Anyone following Zach Braff knows about the profound connection and gratitude he shows towards his fans, so it’s not surprising that when looking for funds for his second directorial effort he would turn to Kickstarter. Braff’s 2004 debut as a writer and director, Garden State, developed and maintained a cult-following despite an increasingly negative critical backlash in the years following its release and in 2013 an astounding 46,520 people raised over $3 million to help get his second feature off the ground.
In the anticipated comedy drama Wish I Was Here, Braff plays 35-year old struggling actor Aidan Bloom. His wife Sarah (Kate Hudson) is the sole bread-winner of the family, stuck in a dead-end job with an annoying cubicle-partner. After Aidan’s father (Mandy Patinkin) falls ill and can no longer afford to pay for the couple’s children’s private school, it falls on Aidan to educate his kids (Joey King and Pierce Gagnon) in any way he can, ultimately discovering himself in the process.
Wish I Was Here is all about the characters. About the importance of family. It’s beautiful, sincere, warm and most of all relatable. It opens with Aidan saying: “My brother and I used to pretend that we were heroes, the only ones who could save the day. But maybe we’re just the regular people, the ones who get saved.” It’s evident that the film echoes a wonderful contrast between how Braff used to think and what he has learned about himself since his last film. We have all faced difficult times in our lives, times from which we didn’t think we could ever recover. This feel-good drama tackles such serious times with just enough comedy to allow you to breathe, with just enough light in the darkness to make you think that maybe all is not lost.
Once Aidan’s daughter shaves her head in a cry for someone to notice her real self, he takes her to a shop full of wigs and tells her to choose one as amazing and unique as she is and like a blotch of colour, King stands out, as an incredible young actress and character, with a purple bob-cut for the rest of the film. The characters are not the stereotypes seen so often; they are human with problems and faults who ultimately show bravery in the face of death, with hearts bigger than life. It’s easy to see a little of yourself in all of them such as the genius nerd who’s lost his motivation, the man balancing dreams and reality, the wife who sacrifices her needs for her family and the grandpa who believes he’s failed as a parent.
A family in crisis is hardly a new narrative venture, and the film is quite similar to Garden State, which likewise centres around a failing actor who’s lost his way.

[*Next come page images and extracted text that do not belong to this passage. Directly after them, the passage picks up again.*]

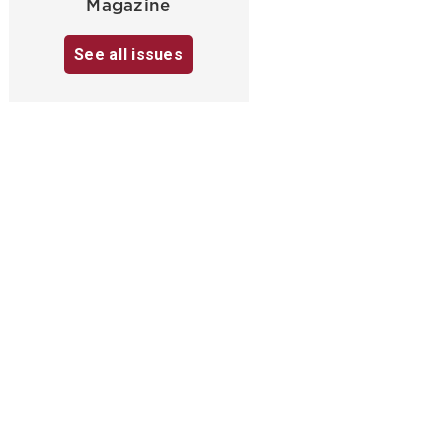
Magazine
See all issues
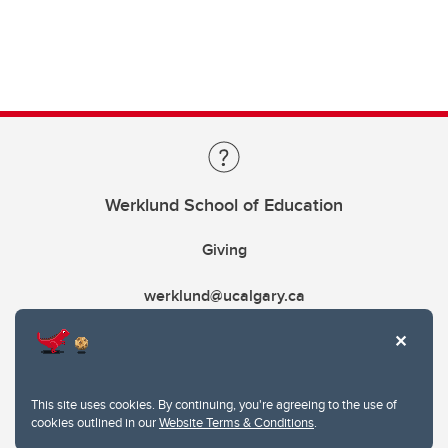
Werklund School of Education
Giving
werklund@ucalgary.ca
This site uses cookies. By continuing, you're agreeing to the use of
cookies outlined in our
Website Terms & Conditions
.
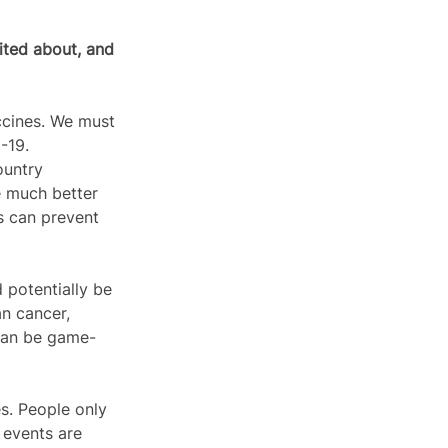
ited about, and 
cines. We must 
19.  
ountry 
e much better 
s can prevent 
 potentially be 
n cancer, 
 can be game-
s. People only 
 events are 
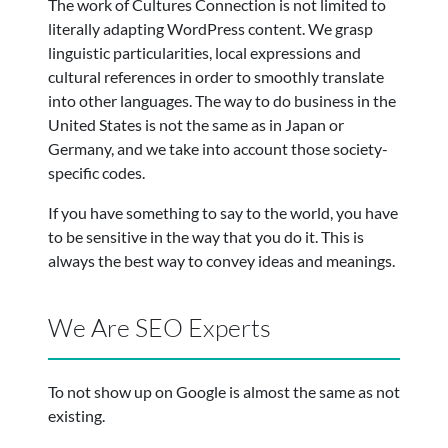
The work of Cultures Connection is not limited to
literally adapting WordPress content. We grasp
linguistic particularities, local expressions and
cultural references in order to smoothly translate
into other languages. The way to do business in the
United States is not the same as in Japan or
Germany, and we take into account those society-
specific codes.
If you have something to say to the world, you have
to be sensitive in the way that you do it. This is
always the best way to convey ideas and meanings.
We Are SEO Experts
To not show up on Google is almost the same as not
existing.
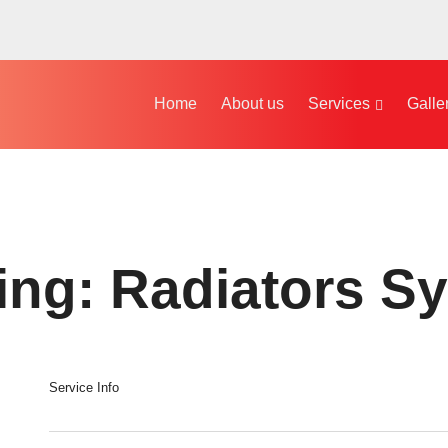
Home
About us
Services
Galle
ing: Radiators S
Service Info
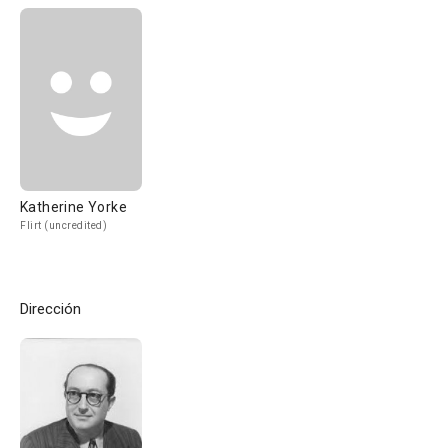
Katherine Yorke
Flirt (uncredited)
Dirección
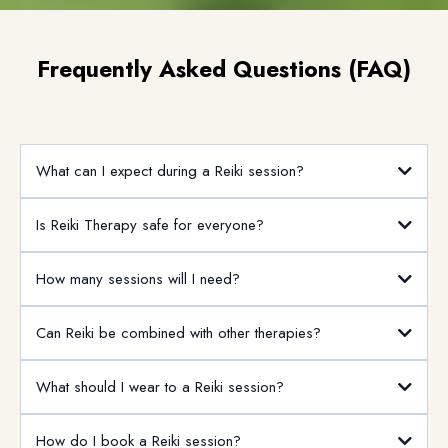
Email
*
Get Consultation
Frequently Asked Questions (FAQ)
What can I expect during a Reiki session?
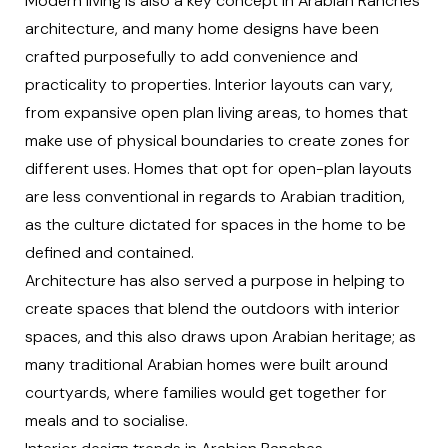
Modern living is also a key concept in Arabian Ranches
architecture, and many home designs have been
crafted purposefully to add convenience and
practicality to properties. Interior layouts can vary,
from expansive open plan living areas, to homes that
make use of physical boundaries to create zones for
different uses. Homes that opt for open-plan layouts
are less conventional in regards to Arabian tradition,
as the culture dictated for spaces in the home to be
defined and contained.
Architecture has also served a purpose in helping to
create spaces that blend the outdoors with interior
spaces, and this also draws upon Arabian heritage; as
many traditional Arabian homes were built around
courtyards, where families would get together for
meals and to socialise.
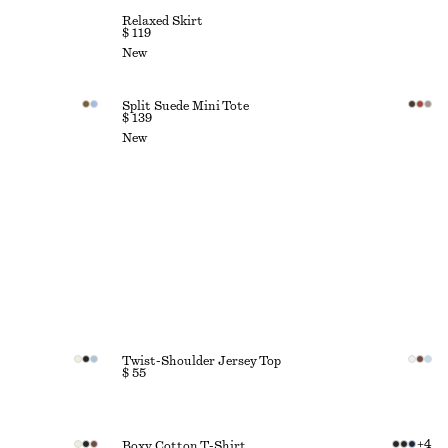
Relaxed Skirt
$ 119
New
Split Suede Mini Tote
$ 139
New
Twist-Shoulder Jersey Top
$ 55
+
4
Boxy Cotton T-Shirt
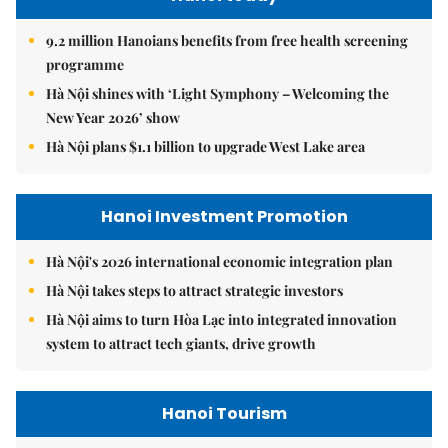
9.2 million Hanoians benefits from free health screening
programme
Hà Nội shines with ‘Light Symphony – Welcoming the
New Year 2026’ show
Hà Nội plans $1.1 billion to upgrade West Lake area
Hanoi Investment Promotion
Hà Nội's 2026 international economic integration plan
Hà Nội takes steps to attract strategic investors
Hà Nội aims to turn Hòa Lạc into integrated innovation
system to attract tech giants, drive growth
Hanoi Tourism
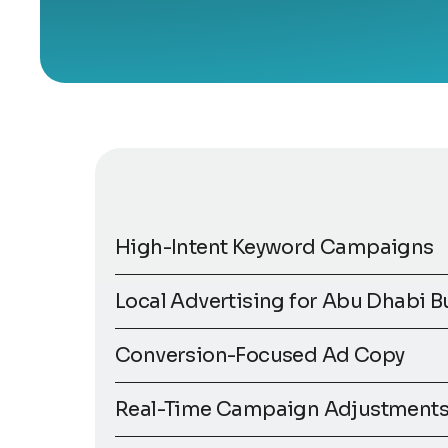
High-Intent Keyword Campaigns
Local Advertising for Abu Dhabi B
Conversion-Focused Ad Copy
Real-Time Campaign Adjustment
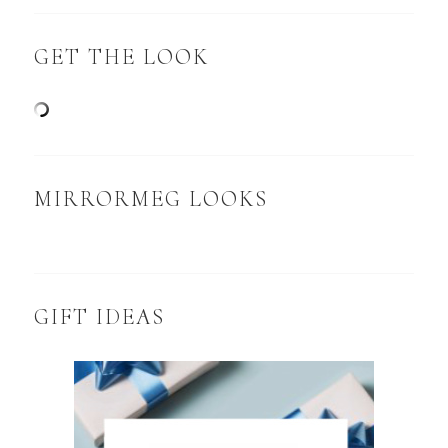
GET THE LOOK
MIRRORMEG LOOKS
GIFT IDEAS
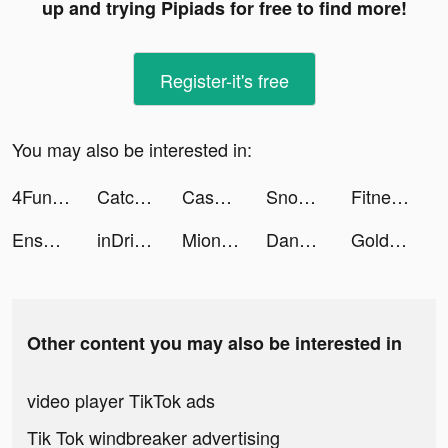
up and trying Pipiads for free to find more!
Register-it's free
You may also be interested in:
4Fun Lite - Live Chat Room tiktok ads
Catchup-Explore, Chat, Meet tiktok ads
Cash Mania: Slots Casino Games tiktok ads
Snow Race!! tiktok ads
Fitness Intelligence Training tiktok ads
Ensemble Stars Music tiktok ads
inDriver — Offer your fare tiktok ads
Miona & Jibri tiktok ads
Dancing Hair - Music Race 3D tiktok ads
Golden Legend Slots Master tiktok ads
Other content you may also be interested in
video player TikTok ads
Tik Tok windbreaker advertising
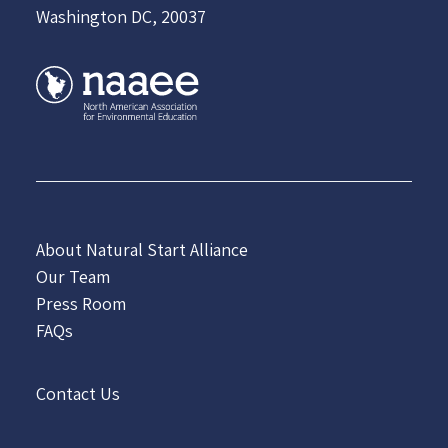
Washington DC, 20037
About Natural Start Alliance
Our Team
Press Room
FAQs
Contact Us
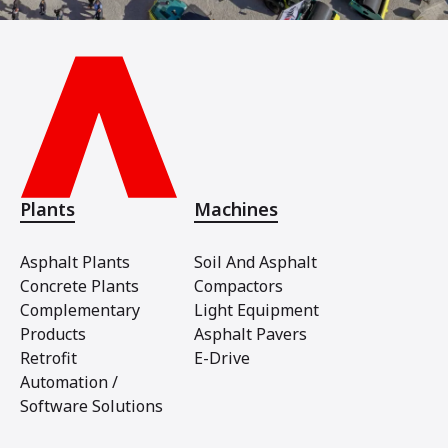
Plants
Machines
Asphalt Plants
Soil And Asphalt
Concrete Plants
Compactors
Complementary
Light Equipment
Products
Asphalt Pavers
Retrofit
E-Drive
Automation /
Software Solutions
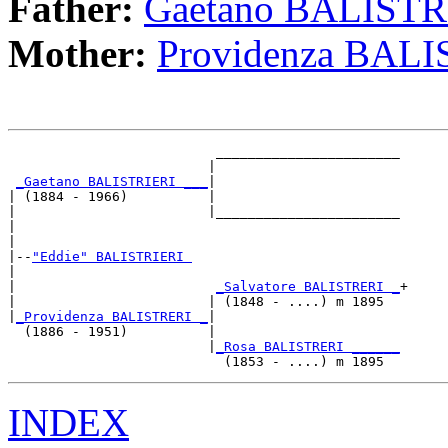
Father:
Gaetano BALISTR
Mother:
Providenza BAL
                          _______________________

                         |                       

_Gaetano BALISTRIERI ___
|

| (1884 - 1966)          |

|                        |_______________________

|                                                

|

|--
"Eddie" BALISTRIERI 
|  

|                         
_Salvatore BALISTRERI _
+

|                        | (1848 - ....) m 1895  

|
_Providenza BALISTRERI _
|

  (1886 - 1951)          |

                         |
_Rosa BALISTRERI ______
INDEX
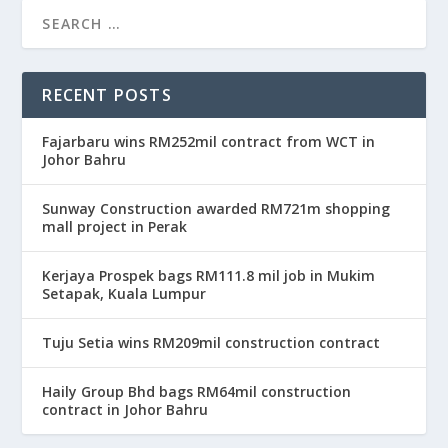
RECENT POSTS
Fajarbaru wins RM252mil contract from WCT in
Johor Bahru
Sunway Construction awarded RM721m shopping
mall project in Perak
Kerjaya Prospek bags RM111.8 mil job in Mukim
Setapak, Kuala Lumpur
Tuju Setia wins RM209mil construction contract
Haily Group Bhd bags RM64mil construction
contract in Johor Bahru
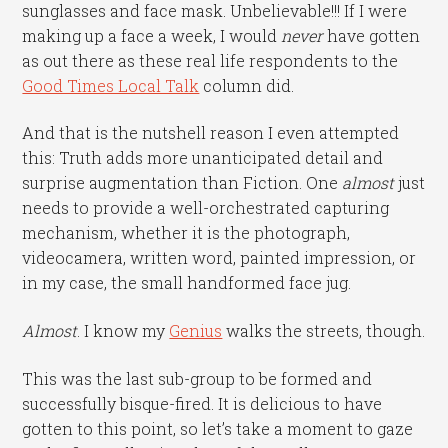
sunglasses and face mask. Unbelievable!!! If I were
making up a face a week, I would
never
have gotten
as out there as these real life respondents to the
Good Times Local Talk
column did.
And that is the nutshell reason I even attempted
this: Truth adds more unanticipated detail and
surprise augmentation than Fiction. One
almost
just
needs to provide a well-orchestrated capturing
mechanism, whether it is the photograph,
videocamera, written word, painted impression, or
in my case, the small handformed face jug.
Almost
. I know my
Genius
walks the streets, though.
This was the last sub-group to be formed and
successfully bisque-fired. It is delicious to have
gotten to this point, so let’s take a moment to gaze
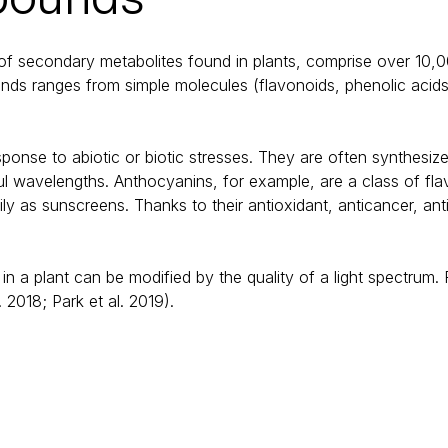
 of secondary metabolites found in plants, comprise over 10,
nds ranges from simple molecules (flavonoids, phenolic acid
onse to abiotic or biotic stresses. They are often synthesize
l wavelengths. Anthocyanins, for example, are a class of flavo
arily as sunscreens. Thanks to their antioxidant, anticancer, an
.
 a plant can be modified by the quality of a light spectrum. F
2018; Park et al. 2019).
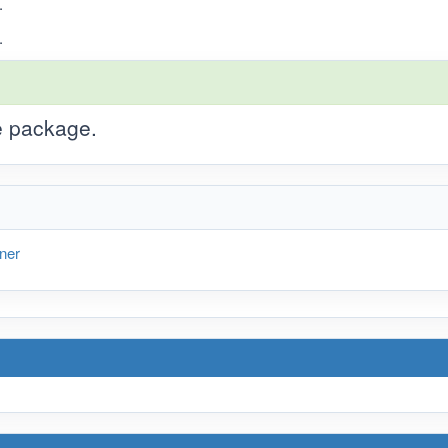
.
.
he package.
ner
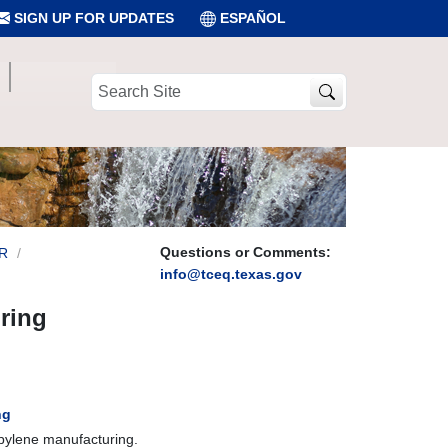
SIGN UP FOR UPDATES
ESPAÑOL
Search
Site
Questions or Comments:
R
info@tceq.texas.gov
ring
ng
opylene manufacturing.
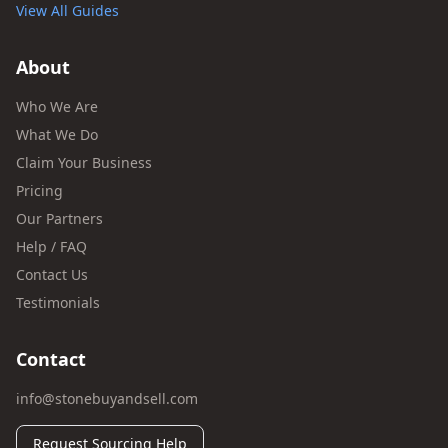
View All Guides
About
Who We Are
What We Do
Claim Your Business
Pricing
Our Partners
Help / FAQ
Contact Us
Testimonials
Contact
info@stonebuyandsell.com
Request Sourcing Help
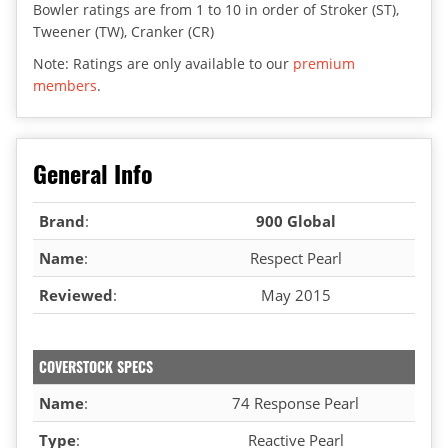
Bowler ratings are from 1 to 10 in order of Stroker (ST),
Tweener (TW), Cranker (CR)
Note: Ratings are only available to our
premium
members
.
General Info
Brand
:
900 Global
Name
:
Respect Pearl
Reviewed
:
May 2015
COVERSTOCK SPECS
Name
:
74 Response Pearl
Type
:
Reactive Pearl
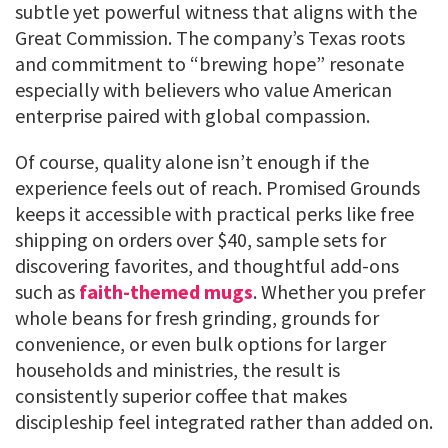
subtle yet powerful witness that aligns with the
Great Commission. The company’s Texas roots
and commitment to “brewing hope” resonate
especially with believers who value American
enterprise paired with global compassion.
Of course, quality alone isn’t enough if the
experience feels out of reach. Promised Grounds
keeps it accessible with practical perks like free
shipping on orders over $40, sample sets for
discovering favorites, and thoughtful add-ons
such as
faith-themed mugs
. Whether you prefer
whole beans for fresh grinding, grounds for
convenience, or even bulk options for larger
households and ministries, the result is
consistently superior coffee that makes
discipleship feel integrated rather than added on.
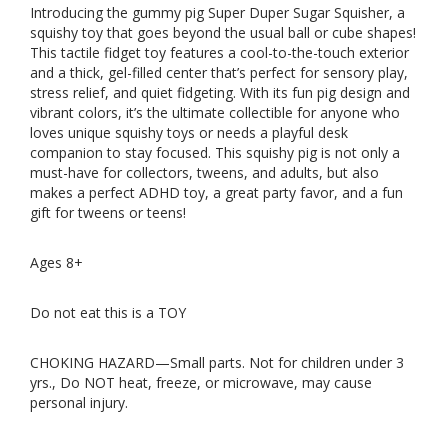
Introducing the gummy pig Super Duper Sugar Squisher, a
squishy toy that goes beyond the usual ball or cube shapes!
This tactile fidget toy features a cool-to-the-touch exterior
and a thick, gel-filled center that’s perfect for sensory play,
stress relief, and quiet fidgeting. With its fun pig design and
vibrant colors, it’s the ultimate collectible for anyone who
loves unique squishy toys or needs a playful desk
companion to stay focused. This squishy pig is not only a
must-have for collectors, tweens, and adults, but also
makes a perfect ADHD toy, a great party favor, and a fun
gift for tweens or teens!
Ages 8+
Do not eat this is a TOY
CHOKING HAZARD—Small parts. Not for children under 3
yrs., Do NOT heat, freeze, or microwave, may cause
personal injury.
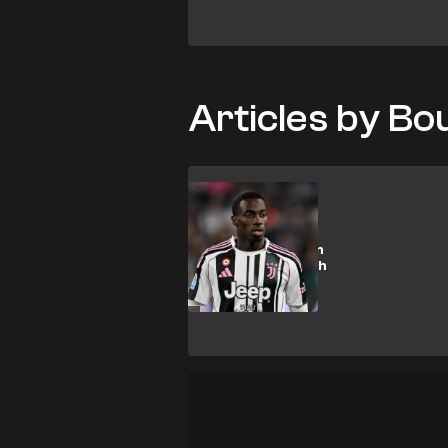
Articles by B
T. Weah
Spurs & Everton
let down as Weah
nears €15m
transfer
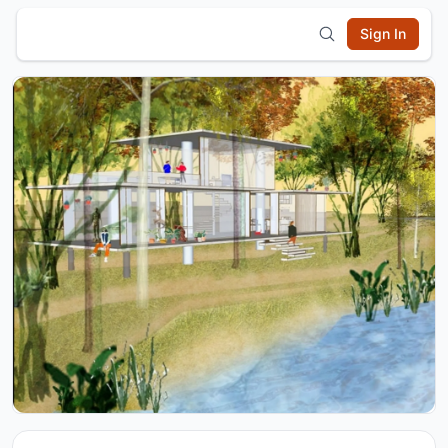
Sign In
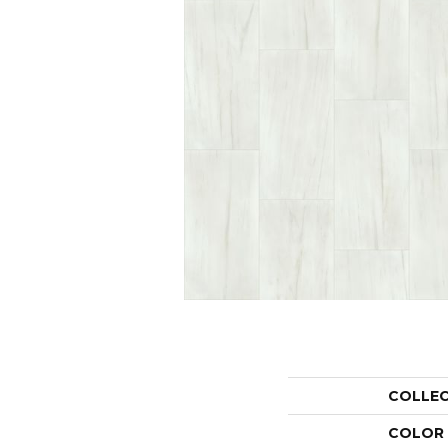
COLLE
COLOR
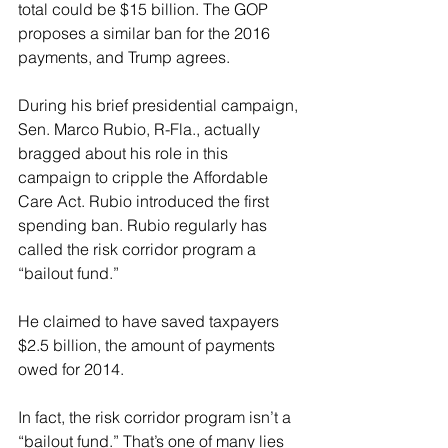
total could be $15 billion. The GOP 
proposes a similar ban for the 2016 
payments, and Trump agrees.
During his brief presidential campaign, 
Sen. Marco Rubio, R-Fla., actually 
bragged about his role in this 
campaign to cripple the Affordable 
Care Act. Rubio introduced the first 
spending ban. Rubio regularly has 
called the risk corridor program a 
“bailout fund.”
He claimed to have saved taxpayers 
$2.5 billion, the amount of payments 
owed for 2014.
In fact, the risk corridor program isn’t a 
“bailout fund.” That’s one of many lies 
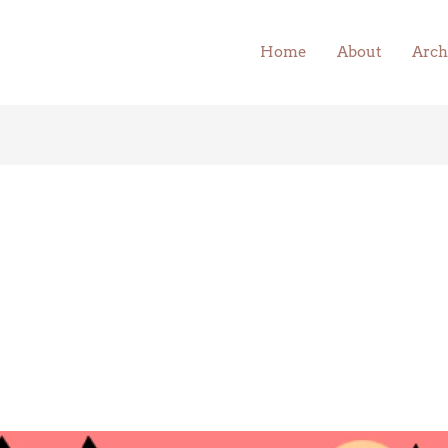
Home
About
Arch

The film sports a few too many montages and towards the end blaring plot-holes begin to show the seams of a script which is, otherwise, well-written with smart, witty dialogue that will crack plenty of smiles (“Fuck apps; it’s a saturated market. I’m going to start blogging.”) Most of all, the writing benefits from being an emotional journey of self-discovery and enlightenment, so ready your water-proof mascara or practice your ‘Got something in my eyes’ bit, because the waterworks are inevitable. Not because it’s sad (though it can be, so be warned) but because it’s a rollercoaster of misery, laughter, and heart-felt depth.
Despite its problems, Wish I Was Here is a warm and honest look into life and death, with a well-balanced mix of misery and laughter. The characters are human, the performances excellent, the themes relatable. Though the narrative is nothing new it is well-worth your time if you’re in need of some cheering up.